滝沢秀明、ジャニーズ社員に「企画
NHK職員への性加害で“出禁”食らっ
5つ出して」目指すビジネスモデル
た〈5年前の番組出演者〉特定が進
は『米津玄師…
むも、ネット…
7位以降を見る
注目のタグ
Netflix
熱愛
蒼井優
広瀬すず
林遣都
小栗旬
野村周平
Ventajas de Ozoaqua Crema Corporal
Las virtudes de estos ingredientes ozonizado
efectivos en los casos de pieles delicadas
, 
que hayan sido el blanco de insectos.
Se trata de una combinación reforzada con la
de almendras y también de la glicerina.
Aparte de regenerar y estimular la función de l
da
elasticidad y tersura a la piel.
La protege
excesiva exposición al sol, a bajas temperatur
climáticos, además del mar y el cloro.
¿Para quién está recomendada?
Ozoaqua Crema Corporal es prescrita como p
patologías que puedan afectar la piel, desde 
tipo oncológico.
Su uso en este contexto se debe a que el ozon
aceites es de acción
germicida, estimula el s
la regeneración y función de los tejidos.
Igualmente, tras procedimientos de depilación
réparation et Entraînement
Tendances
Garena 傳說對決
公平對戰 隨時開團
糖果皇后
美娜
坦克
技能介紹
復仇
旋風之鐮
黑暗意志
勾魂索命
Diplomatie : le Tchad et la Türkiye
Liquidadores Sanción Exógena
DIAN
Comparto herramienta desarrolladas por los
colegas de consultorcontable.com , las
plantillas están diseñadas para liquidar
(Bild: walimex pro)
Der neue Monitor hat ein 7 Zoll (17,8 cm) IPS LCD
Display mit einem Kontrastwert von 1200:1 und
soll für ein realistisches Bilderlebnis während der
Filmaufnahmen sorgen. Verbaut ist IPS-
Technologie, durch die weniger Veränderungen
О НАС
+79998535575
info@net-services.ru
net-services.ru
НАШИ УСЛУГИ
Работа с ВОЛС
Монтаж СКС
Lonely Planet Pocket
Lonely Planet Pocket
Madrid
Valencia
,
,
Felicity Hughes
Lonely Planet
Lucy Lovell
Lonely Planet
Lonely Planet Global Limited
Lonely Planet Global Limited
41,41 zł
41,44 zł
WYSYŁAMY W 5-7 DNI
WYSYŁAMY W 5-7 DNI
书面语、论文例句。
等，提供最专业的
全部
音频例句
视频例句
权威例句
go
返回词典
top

§ **Aim of the exercise**: Write out every line of the records exactly.

§ **Response**:
滝沢秀明、ジャニーズ社員に「企画
NHK職員への性加害で“出禁”食らっ
5つ出して」目指すビジネスモデル
た〈5年前の番組出演者〉特定が進
は『米津玄師…
むも、ネット…
7位以降を見る
注目のタグ
Netflix
熱愛
蒼井優
広瀬すず
林遣都
小栗旬
野村周平
Ventajas de Ozoaqua Crema Corporal
Las virtudes de estos ingredientes ozonizado
efectivos en los casos de pieles delicadas
, 
que hayan sido el blanco de insectos.
Se trata de una combinación reforzada con la
de almendras y también de la glicerina.
Aparte de regenerar y estimular la función de l
da
elasticidad y tersura a la piel.
La protege
excesiva exposición al sol, a bajas temperatur
climáticos, además del mar y el cloro.
¿Para quién está recomendada?
Ozoaqua Crema Corporal es prescrita como p
patologías que puedan afectar la piel, desde 
tipo oncológico.
Su uso en este contexto se debe a que el ozon
aceites es de acción
germicida, estimula el s
la regeneración y función de los tejidos.
Igualmente, tras procedimientos de depilación
réparation et Entraînement
Tendances
Garena 傳說對決
公平對戰 隨時開團
糖果皇后
美娜
坦克
技能介紹
復仇
旋風之鐮
黑暗意志
勾魂索命
Diplomatie : le Tchad et la Türkiye
Liquidadores Sanción Exógena
DIAN
Comparto herramienta desarrolladas por los
colegas de consultorcontable.com , las
plantillas están diseñadas para liquidar
(Bild: walimex pro)
Der neue Monitor hat ein 7 Zoll (17,8 cm) IPS LCD
Display mit einem Kontrastwert von 1200:1 und
soll für ein realistisches Bilderlebnis während der
Filmaufnahmen sorgen. Verbaut ist IPS-
Technologie, durch die weniger Veränderungen
О НАС
+79998535575
info@net-services.ru
net-services.ru
НАШИ УСЛУГИ
Работа с ВОЛС
Монтаж СКС
Lonely Planet Pocket
Lonely Planet Pocket
Madrid
Valencia
,
,
Felicity Hughes
Lonely Planet
Lucy Lovell
Lonely Planet
Lonely Planet Global Limited
Lonely Planet Global Limited
41,41 zł
41,44 zł
WYSYŁAMY W 5-7 DNI
WYSYŁAMY W 5-7 DNI
书面语、论文例句。
等，提供最专业的
全部
音频例句
视频例句
权威例句
go
返回词典
top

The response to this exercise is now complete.